Kanegawa began her transformation into a SI leader after she enrolling in Biology 105 during the spring of 2012. It was the first time she had taken a class seriously, she said.
She studied harder than she had ever before, and her effort paid off. She even got perfect scores on several exams. Kanegawa recalls the sense of pride she experienced after receiving her first 100 percent.
After successfully completing Biology 105, Kanegawa’s professor asked if she had considered being a SI leader.
She was skeptical at first, she said. SI sounded like a lot of hard work.
But hard work was something that Kanegawa had witnessed first hand at home in Chino Hills. Her mother raised her and her five siblings by herself when Kanegawa was in high school.
Despite her skepticism, Kanegawa began working as a SI leader in biology in the fall of 2012.
Her first semester as a SI leader was difficult, she said, but SI gave her insight into the struggles that professors face on a day-to-day basis.
After her first semester as a SI leader pulled her out of her comfort zone, Kanegawa considered not returning but she did. What kept her coming back was seeing the impact she had on students’ lives.
“I could see my old self in them,” Kanegawa said. “It made me really excited because it kept reminding me, I need to keep spreading the word, I need to keep encouraging students to do well in this class, to do well outside of this class, in their personal lives, and transfer.”
Kanegawa’s love of biology flourished as she worked with others. She eventually changed her major from nursing to biology/kinesiology.
My Chau, Ph. D., STEM Supplemental Instruction Coordinator, said what separates Kanegawa from others is that she genuinely wants to help students do well in their classes.
“Kathleen has a positive disposition, and she is dependable,” Chau said. “She is very excited about science, and her enthusiasm transfers to the students in her SI sessions.”
Kesean Diamond, another SI leader, discussed Kanegawa’s ability to present biology lessons according to students, varying learning styles that she encounters daily.
Diamond is impressed by Kanegawa’s versatility and adaptability in her teaching methods.
“She’s able to kind of think outside the box, to ensure that her students can get the material and get that grade that they want,” Diamond said.
Kanegawa’s enthusiasm and caring demeanor extends beyond helping her students learn biology.
Rick Torres, also a SI leader, tells a story of Kanegawa’s compassion last year. One of Kanegawa’s SI coworkers who did not have health insurance became ill.

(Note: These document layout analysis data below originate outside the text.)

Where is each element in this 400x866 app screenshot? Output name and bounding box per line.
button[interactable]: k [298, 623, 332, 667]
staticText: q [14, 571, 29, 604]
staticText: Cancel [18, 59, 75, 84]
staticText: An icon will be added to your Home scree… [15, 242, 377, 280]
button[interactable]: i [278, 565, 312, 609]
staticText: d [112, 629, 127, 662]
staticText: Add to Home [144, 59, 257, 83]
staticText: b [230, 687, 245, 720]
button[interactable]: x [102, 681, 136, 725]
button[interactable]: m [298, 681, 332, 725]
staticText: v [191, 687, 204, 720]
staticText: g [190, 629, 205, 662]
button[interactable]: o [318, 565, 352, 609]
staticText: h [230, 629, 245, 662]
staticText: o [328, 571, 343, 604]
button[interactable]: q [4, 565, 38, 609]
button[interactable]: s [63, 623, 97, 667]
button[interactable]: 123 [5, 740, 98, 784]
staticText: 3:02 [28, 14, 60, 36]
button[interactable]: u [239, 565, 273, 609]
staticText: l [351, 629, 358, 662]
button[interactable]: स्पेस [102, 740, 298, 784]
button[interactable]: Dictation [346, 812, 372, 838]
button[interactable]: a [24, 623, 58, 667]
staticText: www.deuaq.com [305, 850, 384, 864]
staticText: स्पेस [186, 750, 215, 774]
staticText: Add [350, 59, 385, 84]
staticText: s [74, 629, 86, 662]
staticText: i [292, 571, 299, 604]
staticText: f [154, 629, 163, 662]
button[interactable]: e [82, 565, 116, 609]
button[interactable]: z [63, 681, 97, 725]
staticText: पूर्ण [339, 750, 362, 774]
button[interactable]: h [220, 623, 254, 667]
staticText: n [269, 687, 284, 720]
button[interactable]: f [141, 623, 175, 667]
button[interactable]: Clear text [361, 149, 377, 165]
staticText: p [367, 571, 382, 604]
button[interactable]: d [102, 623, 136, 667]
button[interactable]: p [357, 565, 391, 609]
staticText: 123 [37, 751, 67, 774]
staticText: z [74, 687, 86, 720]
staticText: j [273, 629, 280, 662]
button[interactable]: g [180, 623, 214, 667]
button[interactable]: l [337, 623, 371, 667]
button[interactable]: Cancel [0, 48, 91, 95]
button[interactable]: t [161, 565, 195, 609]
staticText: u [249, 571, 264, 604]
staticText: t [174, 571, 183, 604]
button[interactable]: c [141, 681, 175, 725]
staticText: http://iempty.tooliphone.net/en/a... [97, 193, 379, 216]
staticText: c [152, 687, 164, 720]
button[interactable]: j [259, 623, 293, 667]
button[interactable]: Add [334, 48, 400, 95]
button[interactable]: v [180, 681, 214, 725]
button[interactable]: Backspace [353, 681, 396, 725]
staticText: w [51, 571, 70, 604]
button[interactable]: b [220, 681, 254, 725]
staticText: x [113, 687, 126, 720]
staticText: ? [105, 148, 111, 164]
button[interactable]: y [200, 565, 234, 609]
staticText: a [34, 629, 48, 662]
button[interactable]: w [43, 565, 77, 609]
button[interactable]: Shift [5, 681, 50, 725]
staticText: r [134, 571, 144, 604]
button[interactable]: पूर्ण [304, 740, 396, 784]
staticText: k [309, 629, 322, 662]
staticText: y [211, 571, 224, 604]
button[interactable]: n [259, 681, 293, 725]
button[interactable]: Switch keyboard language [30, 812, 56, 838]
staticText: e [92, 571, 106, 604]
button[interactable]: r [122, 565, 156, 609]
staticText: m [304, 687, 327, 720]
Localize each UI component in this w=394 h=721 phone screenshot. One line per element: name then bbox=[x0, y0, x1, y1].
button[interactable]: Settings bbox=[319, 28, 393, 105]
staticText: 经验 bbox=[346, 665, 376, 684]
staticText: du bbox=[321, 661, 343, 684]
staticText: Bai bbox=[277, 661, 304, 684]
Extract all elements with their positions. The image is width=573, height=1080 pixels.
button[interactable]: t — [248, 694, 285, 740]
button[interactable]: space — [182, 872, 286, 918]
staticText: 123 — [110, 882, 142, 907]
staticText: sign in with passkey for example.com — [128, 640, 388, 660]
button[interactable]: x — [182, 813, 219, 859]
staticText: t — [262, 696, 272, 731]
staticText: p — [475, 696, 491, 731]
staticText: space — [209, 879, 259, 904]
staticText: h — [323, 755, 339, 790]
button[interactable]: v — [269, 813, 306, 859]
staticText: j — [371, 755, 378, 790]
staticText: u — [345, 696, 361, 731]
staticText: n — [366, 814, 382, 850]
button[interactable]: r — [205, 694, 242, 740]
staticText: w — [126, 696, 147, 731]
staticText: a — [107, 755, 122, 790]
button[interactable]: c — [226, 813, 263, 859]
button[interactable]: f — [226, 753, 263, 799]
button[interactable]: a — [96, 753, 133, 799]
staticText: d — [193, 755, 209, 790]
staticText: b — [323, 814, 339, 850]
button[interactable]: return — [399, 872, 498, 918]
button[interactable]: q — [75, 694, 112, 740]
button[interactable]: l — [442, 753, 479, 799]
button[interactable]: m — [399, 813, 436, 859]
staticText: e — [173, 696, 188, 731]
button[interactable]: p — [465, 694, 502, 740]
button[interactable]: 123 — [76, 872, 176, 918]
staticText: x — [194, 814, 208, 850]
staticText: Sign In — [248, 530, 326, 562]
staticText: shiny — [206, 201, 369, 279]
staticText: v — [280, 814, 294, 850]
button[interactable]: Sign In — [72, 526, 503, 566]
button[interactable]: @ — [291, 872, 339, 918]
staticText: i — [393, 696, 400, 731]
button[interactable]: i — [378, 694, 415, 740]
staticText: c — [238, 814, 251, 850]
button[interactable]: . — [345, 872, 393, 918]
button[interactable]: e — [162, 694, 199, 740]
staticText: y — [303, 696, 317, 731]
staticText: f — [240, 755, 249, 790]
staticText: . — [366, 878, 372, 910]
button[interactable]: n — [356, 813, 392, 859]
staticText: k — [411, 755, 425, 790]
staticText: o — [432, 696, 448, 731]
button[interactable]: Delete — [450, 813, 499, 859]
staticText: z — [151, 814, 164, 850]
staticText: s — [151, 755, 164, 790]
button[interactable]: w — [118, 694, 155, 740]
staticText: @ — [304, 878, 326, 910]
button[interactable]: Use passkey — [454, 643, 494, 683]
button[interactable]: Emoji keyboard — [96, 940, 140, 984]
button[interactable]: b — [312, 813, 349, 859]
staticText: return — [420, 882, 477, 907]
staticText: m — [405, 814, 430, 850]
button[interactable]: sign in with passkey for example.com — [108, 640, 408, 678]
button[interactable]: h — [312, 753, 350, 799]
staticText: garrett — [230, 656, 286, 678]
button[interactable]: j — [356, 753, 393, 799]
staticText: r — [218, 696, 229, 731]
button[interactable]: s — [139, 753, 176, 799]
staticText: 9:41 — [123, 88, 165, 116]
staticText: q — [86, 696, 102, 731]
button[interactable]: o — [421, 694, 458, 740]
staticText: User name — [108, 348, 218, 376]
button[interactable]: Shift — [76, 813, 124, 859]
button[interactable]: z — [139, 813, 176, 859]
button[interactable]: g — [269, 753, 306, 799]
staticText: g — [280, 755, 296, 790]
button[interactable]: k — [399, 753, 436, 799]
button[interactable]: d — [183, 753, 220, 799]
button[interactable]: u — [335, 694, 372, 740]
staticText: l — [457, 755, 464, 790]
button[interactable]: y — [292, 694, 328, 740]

She immediately stepped into action, raising funds for her colleague with an impromptu bake sale.
Kanegawa has also volunteered at Gladstone Care Rehab, a senior rehabilitation center in Glendora.
Many of the seniors at Gladstone do not speak English, and she was often unable to assist the Spanish-speaking seniors.
Hoping to eliminate this barrier, Kanegawa said she took Spanish during the winter 2014 semester.
“She’s really focused,” said Diamond, 23. “Really determined.”
Torres echoed Diamond when he said, “I know she works really hard, but she does it with such ease. She doesn’t make learning seem difficult.”
Kanegawa wants to serve as an example for her younger family members.
“I just want to show them that they also have the potential to be something great,” Kanegawa said.
“They don’t have to settle for things. They should be ambitious. They should try and go out in the world and accomplish things.”
Kanegawa has applied for admission to Cal Poly Pomona, Cal State Fullerton, Cal State Northridge, and UC San Diego for the fall of 2014.
She plans to major in biology or kinesiology.
Her goal is to become a physical therapist and land a job where she can spend time with family and live comfortably.
“Whenever I feel discouraged, I constantly think about where I want to be,” Kanegawa said. “Just having a goal, a dream: that motivates me. Looking at the students that I’m able to work with each semester, they motivate me. My siblings, they motivate me, too.”
Kanegawa said she takes a one-day-at-a-time approach to life. Her journey is far from complete, and the Student Worker Award marks another milestone along her pathway to success.